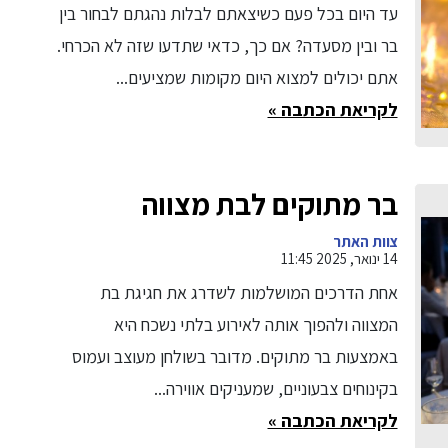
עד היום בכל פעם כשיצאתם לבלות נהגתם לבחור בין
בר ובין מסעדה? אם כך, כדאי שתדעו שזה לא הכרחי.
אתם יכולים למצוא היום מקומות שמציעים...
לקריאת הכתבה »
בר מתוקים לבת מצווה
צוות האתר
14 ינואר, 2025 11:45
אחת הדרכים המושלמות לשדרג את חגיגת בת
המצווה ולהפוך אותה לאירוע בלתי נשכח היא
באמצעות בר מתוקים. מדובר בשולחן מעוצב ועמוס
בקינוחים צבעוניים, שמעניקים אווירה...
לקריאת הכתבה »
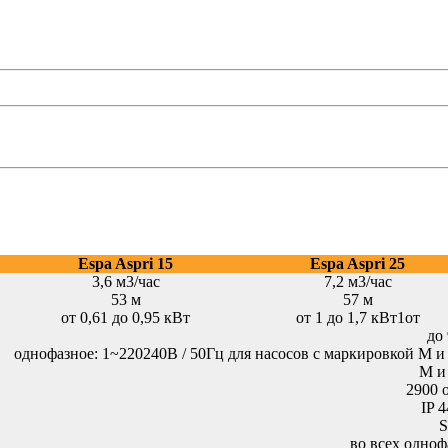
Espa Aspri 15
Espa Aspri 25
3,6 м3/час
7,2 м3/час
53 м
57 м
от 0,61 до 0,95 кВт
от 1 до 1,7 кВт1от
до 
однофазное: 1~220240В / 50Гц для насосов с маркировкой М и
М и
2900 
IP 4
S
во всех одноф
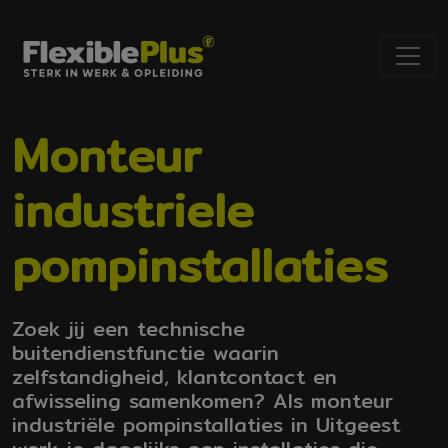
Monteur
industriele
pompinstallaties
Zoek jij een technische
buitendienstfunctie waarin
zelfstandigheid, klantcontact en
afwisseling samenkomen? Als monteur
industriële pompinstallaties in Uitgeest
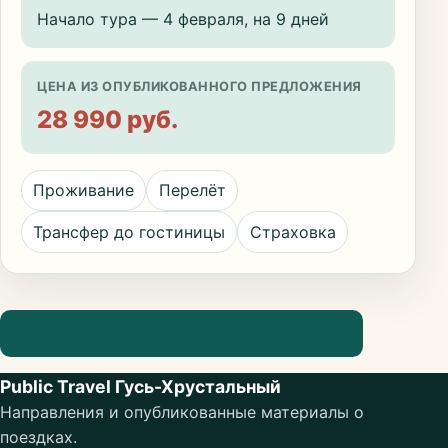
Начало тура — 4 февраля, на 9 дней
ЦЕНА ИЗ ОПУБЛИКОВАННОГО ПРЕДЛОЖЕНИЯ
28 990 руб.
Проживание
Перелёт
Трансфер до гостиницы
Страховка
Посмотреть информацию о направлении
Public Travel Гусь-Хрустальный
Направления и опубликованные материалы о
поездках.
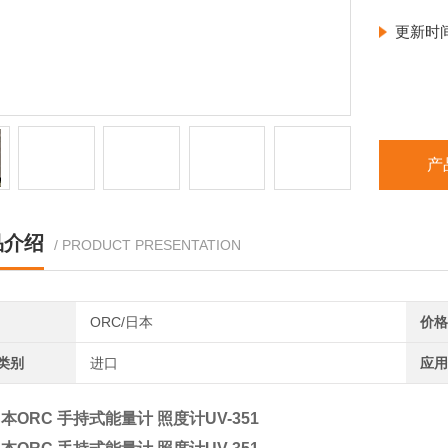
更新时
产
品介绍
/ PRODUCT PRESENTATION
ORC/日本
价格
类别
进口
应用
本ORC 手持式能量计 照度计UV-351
--
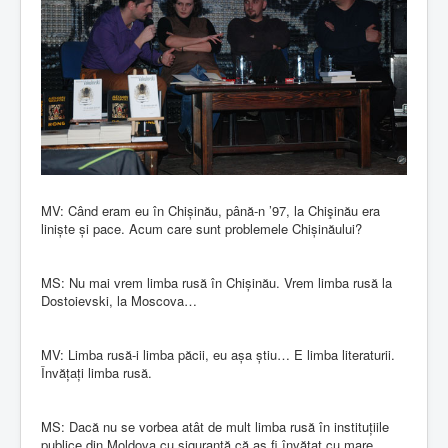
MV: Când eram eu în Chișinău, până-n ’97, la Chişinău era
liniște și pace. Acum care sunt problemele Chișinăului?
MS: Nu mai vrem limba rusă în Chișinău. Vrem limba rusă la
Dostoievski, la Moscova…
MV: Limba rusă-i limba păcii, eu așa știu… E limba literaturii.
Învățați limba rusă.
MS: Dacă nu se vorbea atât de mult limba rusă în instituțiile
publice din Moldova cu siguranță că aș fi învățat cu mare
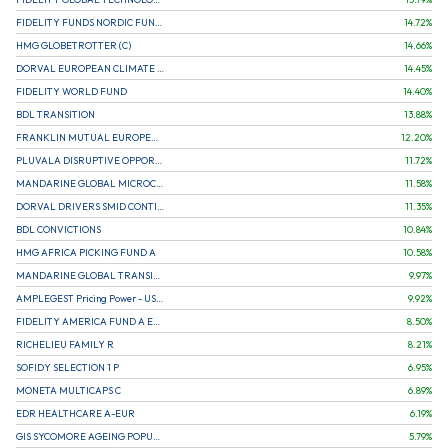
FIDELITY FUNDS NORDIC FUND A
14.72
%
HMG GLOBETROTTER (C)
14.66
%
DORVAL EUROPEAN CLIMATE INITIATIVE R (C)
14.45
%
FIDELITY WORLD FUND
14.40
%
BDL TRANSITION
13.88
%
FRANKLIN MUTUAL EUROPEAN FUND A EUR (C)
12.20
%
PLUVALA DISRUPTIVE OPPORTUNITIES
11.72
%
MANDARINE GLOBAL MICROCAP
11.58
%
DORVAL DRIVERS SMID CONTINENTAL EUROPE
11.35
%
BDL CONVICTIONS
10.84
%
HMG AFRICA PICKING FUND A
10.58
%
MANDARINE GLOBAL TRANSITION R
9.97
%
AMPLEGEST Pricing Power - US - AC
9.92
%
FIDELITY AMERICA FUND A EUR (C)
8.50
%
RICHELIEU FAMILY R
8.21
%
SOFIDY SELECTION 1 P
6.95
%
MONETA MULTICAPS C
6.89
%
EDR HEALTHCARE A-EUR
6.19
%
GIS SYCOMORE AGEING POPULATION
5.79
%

The task >>
In the material above, tally the lines that include the word "FUND" and give only that figure.

Written solution >>
5